# Work to complete
Set down each line of the data below exactly.

# Material supplied

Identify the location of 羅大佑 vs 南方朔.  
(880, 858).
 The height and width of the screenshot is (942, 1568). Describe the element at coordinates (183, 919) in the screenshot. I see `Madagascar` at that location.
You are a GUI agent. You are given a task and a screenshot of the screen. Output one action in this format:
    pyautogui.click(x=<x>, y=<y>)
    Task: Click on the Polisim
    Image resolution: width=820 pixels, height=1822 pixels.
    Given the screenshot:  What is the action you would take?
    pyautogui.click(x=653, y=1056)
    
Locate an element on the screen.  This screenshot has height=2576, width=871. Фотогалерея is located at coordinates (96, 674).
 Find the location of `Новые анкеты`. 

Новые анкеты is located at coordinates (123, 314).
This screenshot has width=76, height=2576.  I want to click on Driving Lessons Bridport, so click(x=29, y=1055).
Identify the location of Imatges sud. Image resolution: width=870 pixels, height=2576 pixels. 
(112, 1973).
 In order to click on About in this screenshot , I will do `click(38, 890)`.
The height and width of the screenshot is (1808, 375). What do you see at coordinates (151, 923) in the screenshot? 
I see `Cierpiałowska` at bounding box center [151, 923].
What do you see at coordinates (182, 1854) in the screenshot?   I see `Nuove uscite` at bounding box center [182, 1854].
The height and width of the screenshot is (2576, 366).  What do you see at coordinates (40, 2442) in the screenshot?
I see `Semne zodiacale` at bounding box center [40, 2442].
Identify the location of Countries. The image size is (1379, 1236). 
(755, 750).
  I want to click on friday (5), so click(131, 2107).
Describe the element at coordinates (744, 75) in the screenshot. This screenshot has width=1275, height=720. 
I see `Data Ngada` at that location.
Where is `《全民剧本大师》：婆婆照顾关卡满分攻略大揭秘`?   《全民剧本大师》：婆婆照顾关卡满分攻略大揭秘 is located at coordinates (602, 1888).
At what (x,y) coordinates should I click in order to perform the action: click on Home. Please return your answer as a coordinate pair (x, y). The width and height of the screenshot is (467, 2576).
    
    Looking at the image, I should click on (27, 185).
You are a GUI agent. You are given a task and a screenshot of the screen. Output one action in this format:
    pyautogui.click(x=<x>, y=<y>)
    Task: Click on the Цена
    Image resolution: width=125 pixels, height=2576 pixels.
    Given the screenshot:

# Response area
Identify the location of 羅大佑 vs 南方朔.  
(880, 858).
 The height and width of the screenshot is (942, 1568). Describe the element at coordinates (183, 919) in the screenshot. I see `Madagascar` at that location.
You are a GUI agent. You are given a task and a screenshot of the screen. Output one action in this format:
    pyautogui.click(x=<x>, y=<y>)
    Task: Click on the Polisim
    Image resolution: width=820 pixels, height=1822 pixels.
    Given the screenshot:  What is the action you would take?
    pyautogui.click(x=653, y=1056)
    
Locate an element on the screen.  This screenshot has height=2576, width=871. Фотогалерея is located at coordinates (96, 674).
 Find the location of `Новые анкеты`. 

Новые анкеты is located at coordinates (123, 314).
This screenshot has width=76, height=2576.  I want to click on Driving Lessons Bridport, so click(x=29, y=1055).
Identify the location of Imatges sud. Image resolution: width=870 pixels, height=2576 pixels. 
(112, 1973).
 In order to click on About in this screenshot , I will do `click(38, 890)`.
The height and width of the screenshot is (1808, 375). What do you see at coordinates (151, 923) in the screenshot? 
I see `Cierpiałowska` at bounding box center [151, 923].
What do you see at coordinates (182, 1854) in the screenshot?   I see `Nuove uscite` at bounding box center [182, 1854].
The height and width of the screenshot is (2576, 366).  What do you see at coordinates (40, 2442) in the screenshot?
I see `Semne zodiacale` at bounding box center [40, 2442].
Identify the location of Countries. The image size is (1379, 1236). 
(755, 750).
  I want to click on friday (5), so click(131, 2107).
Describe the element at coordinates (744, 75) in the screenshot. This screenshot has width=1275, height=720. 
I see `Data Ngada` at that location.
Where is `《全民剧本大师》：婆婆照顾关卡满分攻略大揭秘`?   《全民剧本大师》：婆婆照顾关卡满分攻略大揭秘 is located at coordinates (602, 1888).
At what (x,y) coordinates should I click in order to perform the action: click on Home. Please return your answer as a coordinate pair (x, y). The width and height of the screenshot is (467, 2576).
    
    Looking at the image, I should click on (27, 185).
You are a GUI agent. You are given a task and a screenshot of the screen. Output one action in this format:
    pyautogui.click(x=<x>, y=<y>)
    Task: Click on the Цена
    Image resolution: width=125 pixels, height=2576 pixels.
    Given the screenshot:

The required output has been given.